[Stored data entries]

------------------------------------------------------------------------

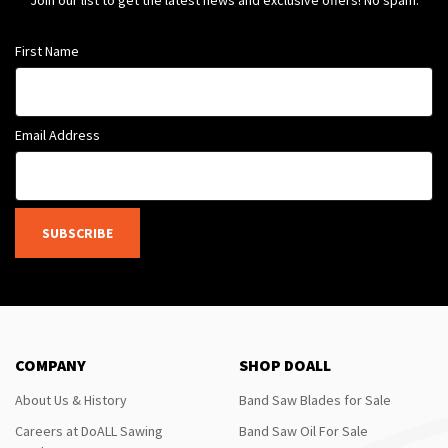
Join our list to get the latest news and exclusive offers! No spam.
First Name
Email Address
SUBSCRIBE
COMPANY
SHOP DOALL
About Us & History
Band Saw Blades for Sale
Careers at DoALL Sawing
Band Saw Oil For Sale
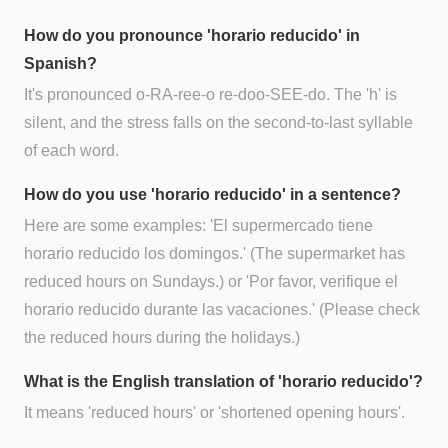
How do you pronounce 'horario reducido' in
Spanish?
It's pronounced o-RA-ree-o re-doo-SEE-do. The 'h' is
silent, and the stress falls on the second-to-last syllable
of each word.
How do you use 'horario reducido' in a sentence?
Here are some examples: 'El supermercado tiene
horario reducido los domingos.' (The supermarket has
reduced hours on Sundays.) or 'Por favor, verifique el
horario reducido durante las vacaciones.' (Please check
the reduced hours during the holidays.)
What is the English translation of 'horario reducido'?
It means 'reduced hours' or 'shortened opening hours'.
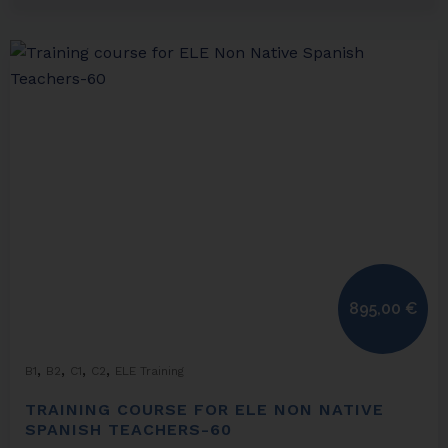
895,00
€
,
,
,
,
B1
B2
C1
C2
ELE Training
TRAINING COURSE FOR ELE NON NATIVE
SPANISH TEACHERS-60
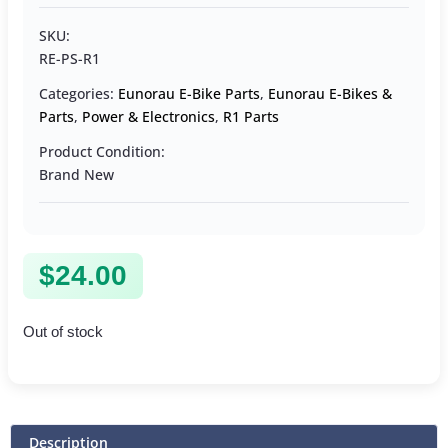
SKU:
RE-PS-R1
Categories:
Eunorau E-Bike Parts
,
Eunorau E-Bikes &
Parts
,
Power & Electronics
,
R1 Parts
Product Condition:
Brand New
$
24.00
Out of stock
Description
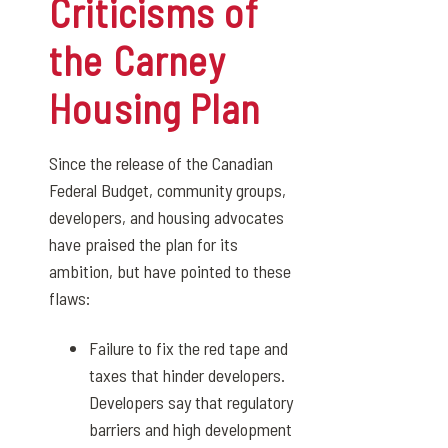
Criticisms of
the Carney
Housing Plan
Since the release of the Canadian
Federal Budget, community groups,
developers, and housing advocates
have praised the plan for its
ambition, but have pointed to these
flaws:
Failure to fix the red tape and
taxes that hinder developers.
Developers say that regulatory
barriers and high development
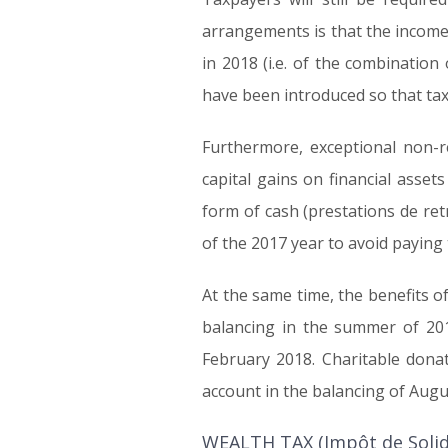
arrangements is that the income o
in 2018 (i.e. of the combinatio
have been introduced so that taxp
Furthermore, exceptional non-r
capital gains on financial asset
form of cash (prestations de ret
of the 2017 year to avoid paying
At the same time, the benefits of
balancing in the summer of 201
February 2018. Charitable donat
account in the balancing of Augu
WEALTH TAX (Impôt de Solida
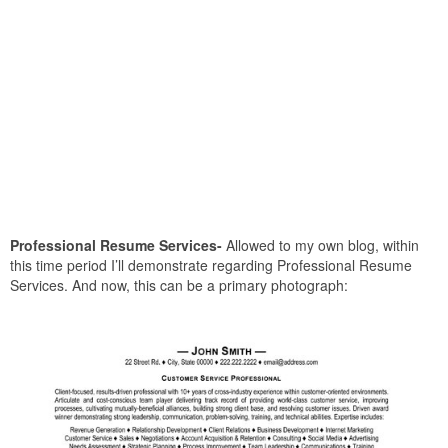
Professional Resume Services-
Allowed to my own blog, within
this time period I’ll demonstrate regarding Professional Resume
Services. And now, this can be a primary photograph:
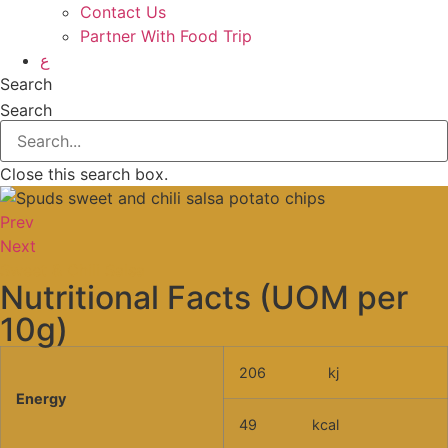
Contact Us
Partner With Food Trip
ع
Search
Search
Close this search box.
Prev
Next
Sweet & Chili Salsa
Nutritional Facts (UOM per
10g)
206
kj
Energy
49
kcal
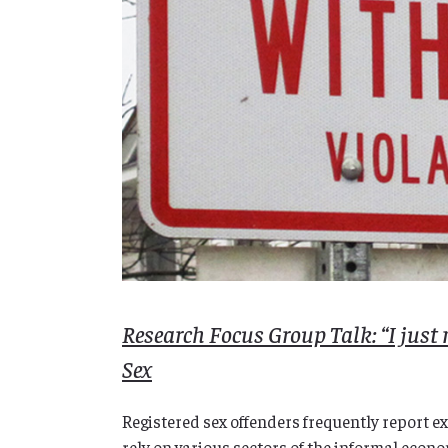
Research Focus Group Talk: “I just 
Sex
Registered sex offenders frequently report e
rely on various sectors of the informal econo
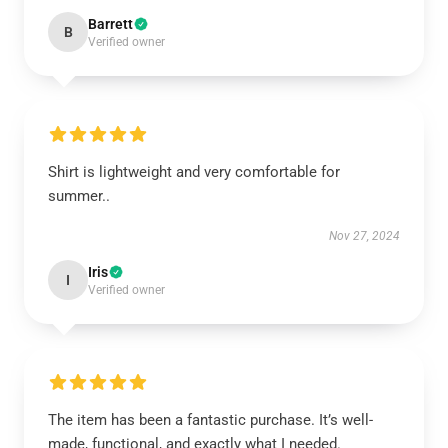
Barrett
B
Verified owner
Shirt is lightweight and very comfortable for
summer..
Nov 27, 2024
Iris
I
Verified owner
The item has been a fantastic purchase. It’s well-
made, functional, and exactly what I needed.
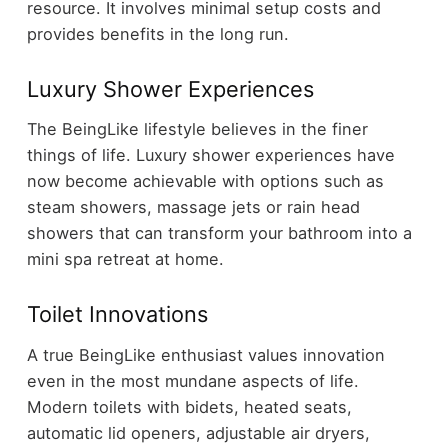
resource. It involves minimal setup costs and
provides benefits in the long run.
Luxury Shower Experiences
The BeingLike lifestyle believes in the finer
things of life. Luxury shower experiences have
now become achievable with options such as
steam showers, massage jets or rain head
showers that can transform your bathroom into a
mini spa retreat at home.
Toilet Innovations
A true BeingLike enthusiast values innovation
even in the most mundane aspects of life.
Modern toilets with bidets, heated seats,
automatic lid openers, adjustable air dryers,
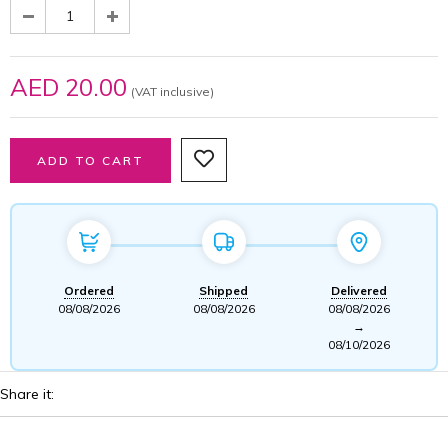
AED 20.00
(VAT inclusive)
Ordered
Shipped
Delivered
08/08/2026
08/08/2026
08/08/2026
→
08/10/2026
Share it:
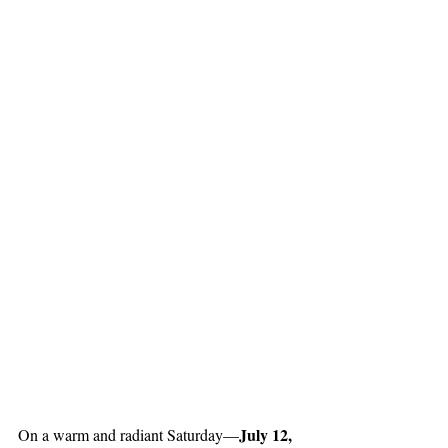
July 12, 
On a warm and radiant Saturday—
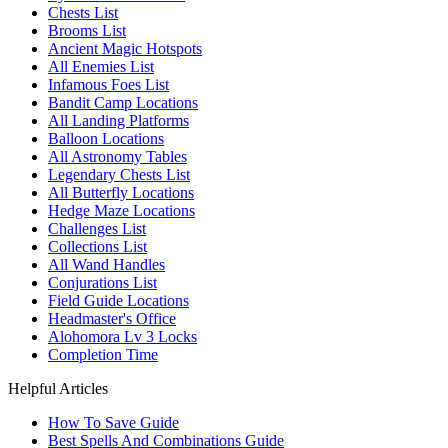
Chests List
Brooms List
Ancient Magic Hotspots
All Enemies List
Infamous Foes List
Bandit Camp Locations
All Landing Platforms
Balloon Locations
All Astronomy Tables
Legendary Chests List
All Butterfly Locations
Hedge Maze Locations
Challenges List
Collections List
All Wand Handles
Conjurations List
Field Guide Locations
Headmaster's Office
Alohomora Lv 3 Locks
Completion Time
Helpful Articles
How To Save Guide
Best Spells And Combinations Guide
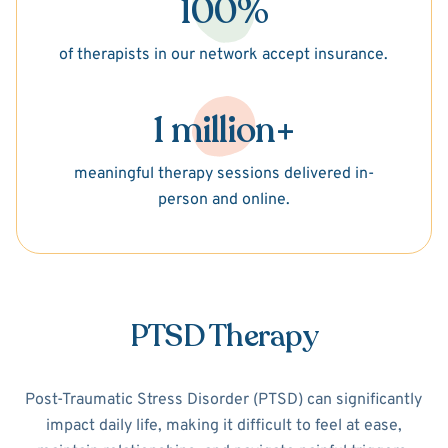
100%
of therapists in our network accept insurance.
1 million+
meaningful therapy sessions delivered in-
person and online.
PTSD Therapy
Post-Traumatic Stress Disorder (PTSD) can significantly
impact daily life, making it difficult to feel at ease,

------------------------------------------------------------------------

- Problem description: Each line carrying the string "reducido" should be copied out from the entries.

- Written answer:
How do you pronounce 'horario reducido' in
How do you use 'horario reducido' in a sentence?
horario reducido los domingos.' (The supermarket has
horario reducido durante las vacaciones.' (Please check
What is the English translation of 'horario reducido'?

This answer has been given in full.